Music review: Split Enz at Adelaide Entertainment Centre

One of the signature Australasian bands of the 1980s gets back with a live show right out of the bag. Split Enz re-entwine like they’ve never been away. Critic Murray Bramwell reviews the band’s end-of-tour Adelaide concert.

May 26, 2026, updated May 26, 2026
Tim Finn and a reformed Split Enz are currently touring Australia. Photo: Tom Grut / Supplied
Tim Finn and a reformed Split Enz are currently touring Australia. Photo: Tom Grut / Supplied

Fifty years. As T.S. Eliot wrote, our beginnings never know our ends. And who would have thought that such a whimsically ambitious project as Split Enz would be embarking on another victory lap celebrating five decades of strangeness, arthouse sight and sound, and particoloured pop.

When, in the early 70s, I first saw a clip of Split Enz on GTK featured on ABC-TV just before the news hour, it seemed to me that this weird Kiwi band had somehow not received the style memo. Mistaking their off-kilter costumes and contorted choreography for failed glam, I wondered how on earth they got to be the opening act for Roxy Music – themselves just beginning their meteoric rise to Ferrydom.

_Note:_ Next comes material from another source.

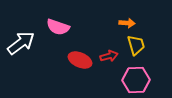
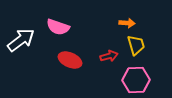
white arrow: moved 3 px up
red ellipse: moved 10 px left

It was only sometime in 1975 when I actually saw the Enz live. In the Matthew Flinders Theatre at Flinders Uni, for a lunchtime concert when touring their debut album, Mental Notes. To a crowd of maybe a hundred they delivered a full-dress performance. The band of seven, led by song writers Tim Finn and (the long-departed, now beleaguered) Phil Judd, with Eddy Rayner on keyboards, and Noel Crombie on costume design, living tableau, and spoons.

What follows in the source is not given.